Problem details: Some of the lines below need repeating. Reproduce exactly those between the lines holding "интерес к распеванию — необходимой" and "View Fullscreen", inclusive.

Task material:
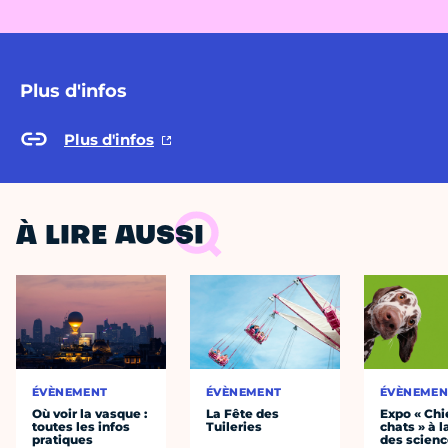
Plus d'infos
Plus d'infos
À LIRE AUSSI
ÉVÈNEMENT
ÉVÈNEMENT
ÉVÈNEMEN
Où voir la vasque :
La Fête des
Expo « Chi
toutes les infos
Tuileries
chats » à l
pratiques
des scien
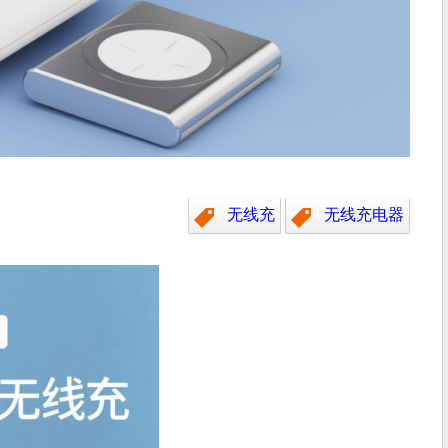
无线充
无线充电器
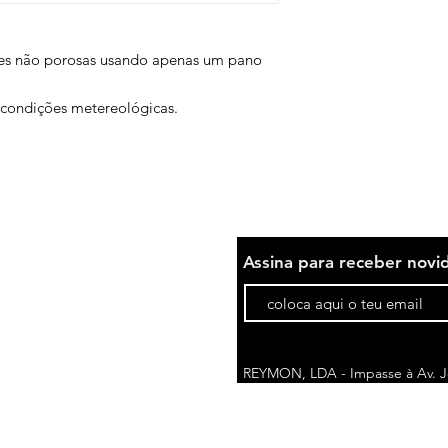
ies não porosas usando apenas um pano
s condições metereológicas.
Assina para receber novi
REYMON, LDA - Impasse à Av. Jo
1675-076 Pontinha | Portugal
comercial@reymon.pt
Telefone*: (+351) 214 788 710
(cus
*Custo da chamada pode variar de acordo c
---
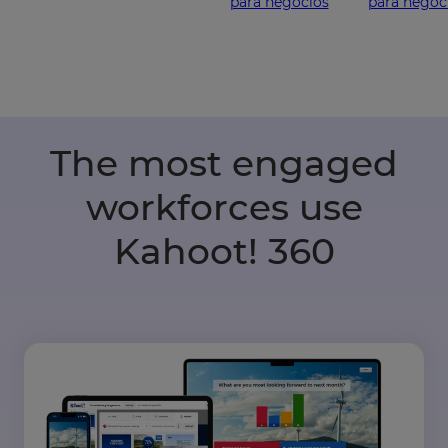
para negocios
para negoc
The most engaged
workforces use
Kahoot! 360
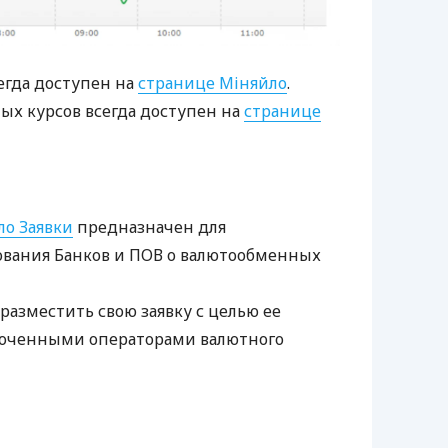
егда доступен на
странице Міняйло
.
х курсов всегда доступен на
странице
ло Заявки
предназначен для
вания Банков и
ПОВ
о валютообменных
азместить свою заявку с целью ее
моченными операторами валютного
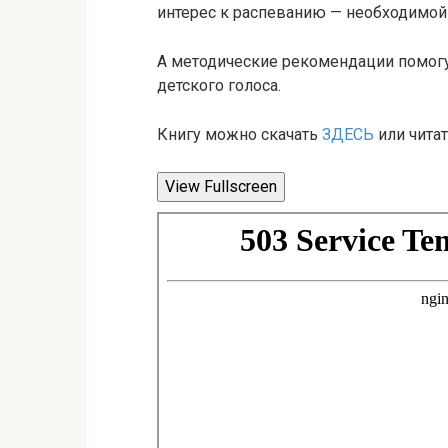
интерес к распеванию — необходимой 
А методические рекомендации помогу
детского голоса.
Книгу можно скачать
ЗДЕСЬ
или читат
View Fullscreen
---
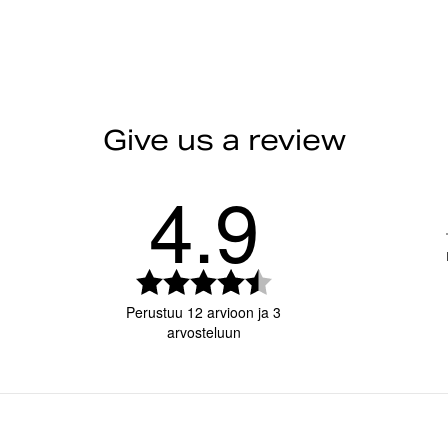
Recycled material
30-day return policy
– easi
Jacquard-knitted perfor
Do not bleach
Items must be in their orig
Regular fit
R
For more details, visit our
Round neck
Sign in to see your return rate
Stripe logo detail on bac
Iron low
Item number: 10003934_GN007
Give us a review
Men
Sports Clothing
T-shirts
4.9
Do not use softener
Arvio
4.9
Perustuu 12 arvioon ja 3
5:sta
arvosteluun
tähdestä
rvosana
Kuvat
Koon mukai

Answer section:
интерес к распеванию — необходимой 
А методические рекомендации помогу
детского голоса.
Книгу можно скачать
ЗДЕСЬ
или читат
View Fullscreen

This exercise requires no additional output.